Tuesday 4 May 2010

Somalia: How BBC Somali Service Misinforms Listeners

The BBC Somali Service has not learned from past mistakes—misquoting a Somali warlord and using an exclamation mark to mock him (Muuse Suudi oo is eedeeyay !); mistranslating BBC Africa editor’s sentence in an analysis (’In Djibouti there are 900 American soldiers for preventing Al Qaida from entering the Red Sea”) (US predicts Zarqawi Africa flight as “Dalka Djibouti waxaa jooga 900 oo askari oo Mareykan ah oo loogu tala galay in ay ka hortagaan al qaacida in aysan galin badda cas”) “(In Djibouti there are 900 American soldiers for preventing Al Qaida from NOT entering the Red Sea.)”; and attributing to the British government policies that tolerate extremism in universities: “The British government said that universities in UK must fight extremist views that do not encourage hatred and violence or terrorist activitie” (Dowladda dalkan Britain ayaa sheegtay in Jaamacadaha dalka ay tahay in lagala dagaallamo fikradaha xag-jirka ah ee dhiirri gelin karin nacayb iyo in ay dadku isu gacan qaadaan amaba ay fuliyaan falal argagixiso.) (Doodda Ardeyda ).

Those examples were discussed in writing and shared with Jerry Timmins, Head of Africa and Middle East Region, BBC World Service in 2006 and 2009. According to Jerry Timmins, there ‘is’ risk of defamation if listener feedback about his department is not shared with him because “it is our policy to always look in to any specific complaints when they are raised”. Why are the standards at the BBC Somali Service declining if Mr. Timmins had taken a serious look at the evidence about Somali language misuse and breach of BBC editorial guidelines after evidence has been shared with him? Why is the BBC Somali Service making the same mistakes?.

The following examples are from the BBC Somali Service website. A new report on two Somali men released from Guantanamo and handed over to the Somaliland authorities in 2009 was headlined: Somaliland Guantanamo; a news report on clashes between Somali and Oromo communities in Ethiopia’s in 2009 was headlined Soomaali Vs Oromo.

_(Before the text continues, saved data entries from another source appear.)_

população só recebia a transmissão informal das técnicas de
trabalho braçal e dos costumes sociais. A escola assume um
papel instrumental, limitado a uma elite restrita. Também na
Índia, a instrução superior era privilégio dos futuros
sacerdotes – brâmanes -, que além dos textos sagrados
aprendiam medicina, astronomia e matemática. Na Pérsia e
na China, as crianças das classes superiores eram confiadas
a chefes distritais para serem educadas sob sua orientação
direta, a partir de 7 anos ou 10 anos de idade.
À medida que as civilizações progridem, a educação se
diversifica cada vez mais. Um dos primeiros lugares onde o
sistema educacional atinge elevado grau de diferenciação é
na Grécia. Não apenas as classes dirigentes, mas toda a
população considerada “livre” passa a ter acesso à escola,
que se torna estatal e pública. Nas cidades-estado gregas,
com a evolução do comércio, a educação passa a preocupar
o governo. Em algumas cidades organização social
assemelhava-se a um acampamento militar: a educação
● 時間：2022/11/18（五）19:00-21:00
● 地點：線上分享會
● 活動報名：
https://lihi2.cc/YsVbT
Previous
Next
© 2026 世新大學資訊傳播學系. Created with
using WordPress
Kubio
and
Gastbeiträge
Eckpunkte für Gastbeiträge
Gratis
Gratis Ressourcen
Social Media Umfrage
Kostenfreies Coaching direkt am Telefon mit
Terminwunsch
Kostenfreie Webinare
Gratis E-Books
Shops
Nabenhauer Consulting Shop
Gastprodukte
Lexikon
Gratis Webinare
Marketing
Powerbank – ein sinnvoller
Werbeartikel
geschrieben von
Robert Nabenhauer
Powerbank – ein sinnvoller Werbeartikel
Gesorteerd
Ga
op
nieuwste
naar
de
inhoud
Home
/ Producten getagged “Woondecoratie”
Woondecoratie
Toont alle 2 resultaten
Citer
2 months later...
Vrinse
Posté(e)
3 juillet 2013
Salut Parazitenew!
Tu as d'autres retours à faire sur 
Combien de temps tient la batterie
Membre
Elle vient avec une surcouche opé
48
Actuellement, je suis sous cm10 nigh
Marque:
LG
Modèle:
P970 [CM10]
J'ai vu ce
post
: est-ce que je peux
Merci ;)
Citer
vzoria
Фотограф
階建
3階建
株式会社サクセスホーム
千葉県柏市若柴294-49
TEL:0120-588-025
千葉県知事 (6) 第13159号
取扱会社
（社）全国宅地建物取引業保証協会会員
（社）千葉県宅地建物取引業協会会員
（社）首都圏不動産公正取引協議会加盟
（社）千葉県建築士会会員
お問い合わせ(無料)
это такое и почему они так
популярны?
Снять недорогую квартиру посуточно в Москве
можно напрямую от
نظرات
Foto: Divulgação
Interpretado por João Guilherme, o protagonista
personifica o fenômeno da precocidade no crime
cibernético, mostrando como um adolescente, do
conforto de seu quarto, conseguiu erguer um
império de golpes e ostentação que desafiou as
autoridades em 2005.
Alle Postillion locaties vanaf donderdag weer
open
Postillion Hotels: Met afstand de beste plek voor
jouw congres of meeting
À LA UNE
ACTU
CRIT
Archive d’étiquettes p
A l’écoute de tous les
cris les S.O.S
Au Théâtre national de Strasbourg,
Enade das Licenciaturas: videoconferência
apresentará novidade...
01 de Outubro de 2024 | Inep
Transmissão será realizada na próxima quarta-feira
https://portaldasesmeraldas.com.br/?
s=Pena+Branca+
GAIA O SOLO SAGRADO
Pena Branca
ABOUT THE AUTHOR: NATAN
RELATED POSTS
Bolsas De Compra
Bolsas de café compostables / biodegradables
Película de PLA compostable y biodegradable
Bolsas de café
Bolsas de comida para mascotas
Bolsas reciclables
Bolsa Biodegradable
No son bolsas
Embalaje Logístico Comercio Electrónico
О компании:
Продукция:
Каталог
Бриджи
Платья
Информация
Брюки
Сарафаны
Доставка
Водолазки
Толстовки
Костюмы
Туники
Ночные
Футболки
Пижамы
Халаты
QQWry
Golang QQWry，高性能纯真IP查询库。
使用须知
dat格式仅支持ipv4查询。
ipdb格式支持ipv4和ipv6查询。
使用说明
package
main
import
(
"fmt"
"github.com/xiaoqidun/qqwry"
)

Is Guantanamo in Somaliland or does Somaliland has its own Guantanamo? What did the BBC Somali Service editors and producers have in mind when such a headline was used to mislead the readers about the two Somali men who were released from Guantanamo? Why did BBC Somali Service treat a story about people who were killed in ethnicity based clashes as a football match between two communities in Ethiopia? Last week the Somali Islamist insurgent group Harakat al-Shabaab Mujahideen demolished tombs of Somali Sheikhs in Mogadishu.

BBC Somali Service published a report on tomb demolitions by Al Shabaab and headlined it Jihaadka Qabuuraha (Jihad of/on Graves). Does the BBC view Al Shabaab’s activities as Jihad or it is how Al Shabaab describes its campaign to demolish graves? In the same week, BBC Somali Service published a report based on the detention of ‘al-Qaeda militants’ by Saudi authorities. The report was headlined Soomaali al Qaacida ah (Al Qaida Somalis), but the headline of the story in BBC News website on which the story for Somali speaking listeners and readers was based is Saudi Arabia detains dozens of ‘al-Qaeda militants‘ .

If BBC Somali Service decided to use to translate the story from English, why had the editor failed to ensure that the headline should not label Somalis as Al Qaeda operatives? Given the BBC Somali Service’s failure to learn from past mistakes, and even make more outrageous mistakes because of unfamiliarity with BBC editorial guidelines, it is unclear why BBC World Service protects mediocrity and exposes itself to accusations about having “no concept of value for money” and not having equal opportunity policy?.

The BBC World Service’s attitude towards the Somali speaking listeners and readers is disdainful. If the BBC Somali Service were a privately run radio station, the editor and his bosses would take their work seriously and ensure that journalistic misjudgments and mistakes should not tarnish the work of the Service on which many Somalis and Somali speaking listeners and readers depend for information about Somalia and the world.